Beautiful Soup allows you to use regular expressions for powerful pattern matching when searching HTML and XML documents. This is particularly useful when you need to find elements that match complex patterns rather than exact values.
Prerequisites
Install Beautiful Soup and a parser:
pip install beautifulsoup4
pip install lxml # Recommended parser (or use built-in 'html.parser')
Basic Setup
from bs4 import BeautifulSoup
import re
# Sample HTML for examples
html_doc = """
<html>
<head>
<title>Web Scraping Tutorial</title>
</head>
<body>
<div class="content-main">Main content</div>
<div class="content-sidebar">Sidebar content</div>
<span class="highlight-red">Important text</span>
<span class="highlight-blue">Another highlight</span>
<a href="https://example.com/page1">Link 1</a>
<a href="https://example.com/page2">Link 2</a>
<p id="para1">First paragraph</p>
<p id="para2">Second paragraph</p>
</body>
</html>
"""
soup = BeautifulSoup(html_doc, 'lxml')
Finding Tags by Name Pattern
Use regex to find tags whose names match specific patterns:
# Find all tags starting with 'p' (p, pre, param, etc.)

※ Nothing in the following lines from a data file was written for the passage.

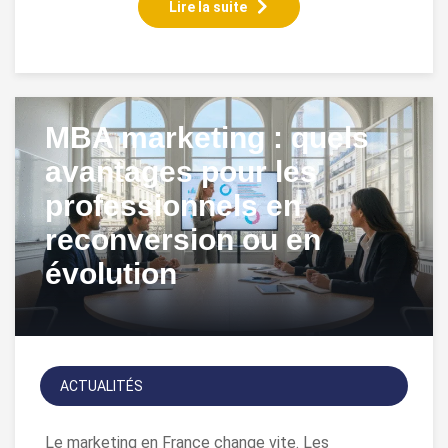
Lire la suite
MBA marketing : quels
avantages pour les
professionnels en
reconversion ou en
évolution
ACTUALITÉS
Le marketing en France change vite. Les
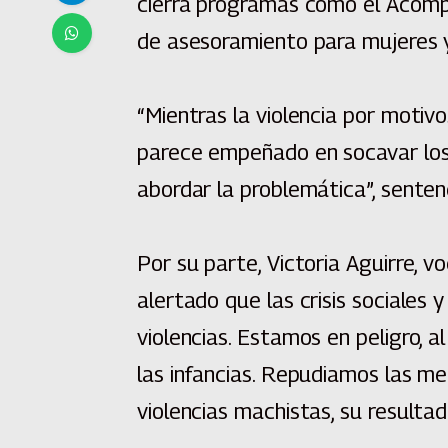
cierra programas como el Acompa
de asesoramiento para mujeres y 
“Mientras la violencia por motivo
parece empeñado en socavar los
abordar la problemática”, senten
Por su parte, Victoria Aguirre, 
alertado que las crisis sociales 
violencias. Estamos en peligro, 
las infancias. Repudiamos las m
violencias machistas, su resultad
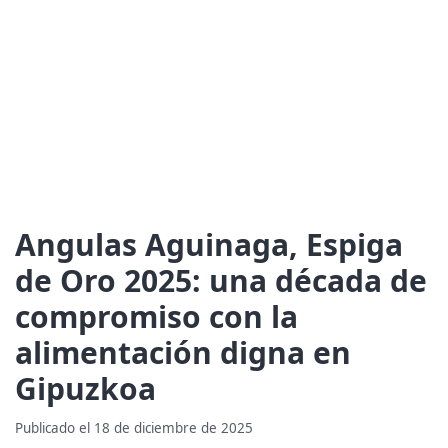
Angulas Aguinaga, Espiga
de Oro 2025: una década de
compromiso con la
alimentación digna en
Gipuzkoa
Publicado el 18 de diciembre de 2025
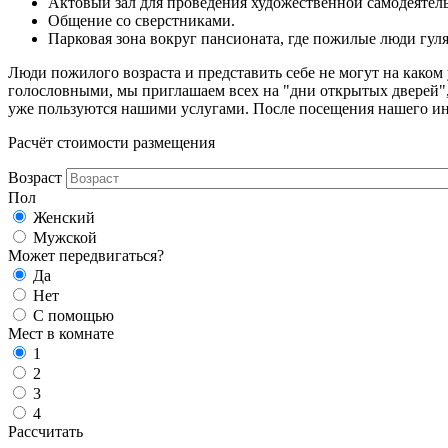
Актовый зал для проведения художественной самодеятел
Общение со сверстниками.
Парковая зона вокруг пансионата, где пожилые люди гул
Люди пожилого возраста и представить себе не могут на каком 
голословными, мы приглашаем всех на "дни открытых дверей",
уже пользуются нашими услугами. После посещения нашего инте
Расчёт стоимости размещения
Возраст
Пол
Женский
Мужской
Может передвигаться?
Да
Нет
С помощью
Мест в комнате
1
2
3
4
Рассчитать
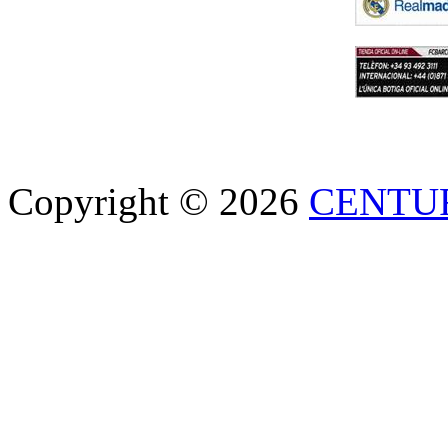
Copyright © 2026
CENTU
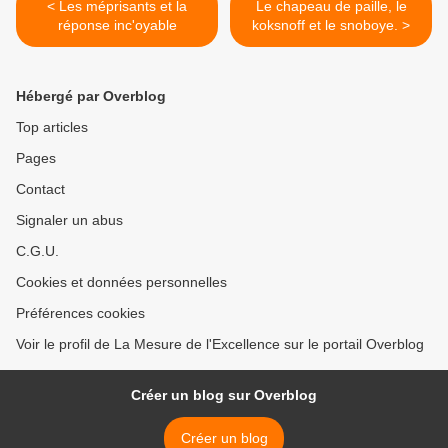
< Les méprisants et la
Le chapeau de paille, le
réponse inc'oyable
koksnoff et le snoboye. >
Hébergé par Overblog
Top articles
Pages
Contact
Signaler un abus
C.G.U.
Cookies et données personnelles
Préférences cookies
Voir le profil de La Mesure de l'Excellence sur le portail Overblog
Créer un blog sur Overblog
Créer un blog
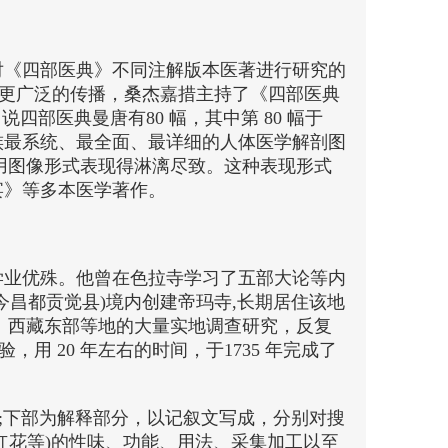
在对《四部医典》不同注解版本医著进行研究的
更广泛的传播，桑杰嘉措主持了《四部医典
说四部医典曼唐有80 幅，其中第 80 幅于
藏族最系统、最全面、最详细的人体医学解剖图
容用图像形式表现得淋漓尽致。这种表现形式
宴》等多本医学著作。
学业优殊。他曾在色拉寺学习了五部大论等内
昌都贡觉县)境内创建帝玛寺,长期居住该地
、西藏东部等地的大量实地调查研究，反复
 20 年左右的时间，于1735 年完成了
;下部为解释部分，以记叙文写成，分别对搜
、红花等)的性味、功能、用法、采集加工以至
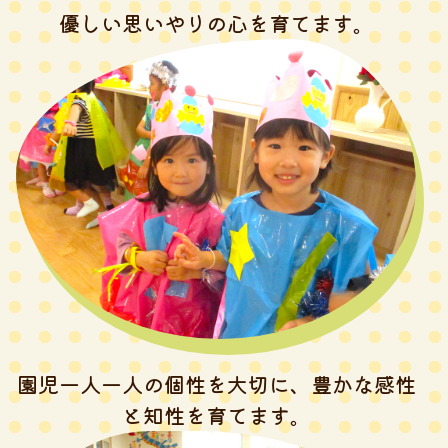
優しい思いやりの心を
育てます。
園児一人一人の個性を大切に、豊かな感性
と知性を
育てます。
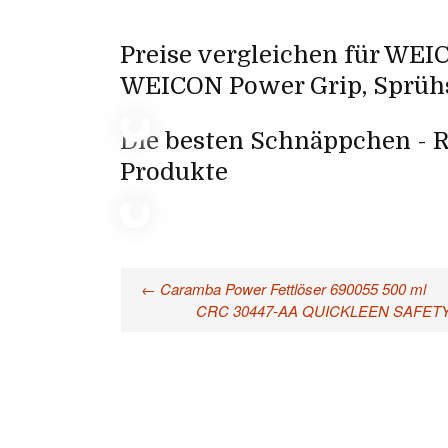
Preise vergleichen für WEI
WEICON Power Grip, Sprühs
Die besten Schnäppchen - R
Produkte
←
Caramba Power Fettlöser 690055 500 ml
Beitragsnavigation
CRC 30447-AA QUICKLEEN SAFETY-P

p_tags = soup.find_all(re.compile(r'^p'))
print([tag.name for tag in p_tags]) # ['p', 'p']
# Find all heading tags (h1, h2, h3, etc.)
heading_tags = soup.find_all(re.compile(r'^h[1-6]$'))
# Find tags ending with specific pattern
div_span_tags = soup.find_all(re.compile(r'(div|span)$'))
Searching Attributes with Regex
Find elements based on attribute patterns:
# Find elements with class names starting with 'content'
content_divs = soup.find_all('div', class_=re.compile(r'^content'))
for div in content_divs:
print(div.get('class')) # ['content-main'], ['content-sidebar']
# Find elements with class names containing 'highlight'
highlights = soup.find_all(attrs={'class': re.compile(r'highlight')})
# Find links with specific URL patterns
external_links = soup.find_all('a', href=re.compile(r'^https://'))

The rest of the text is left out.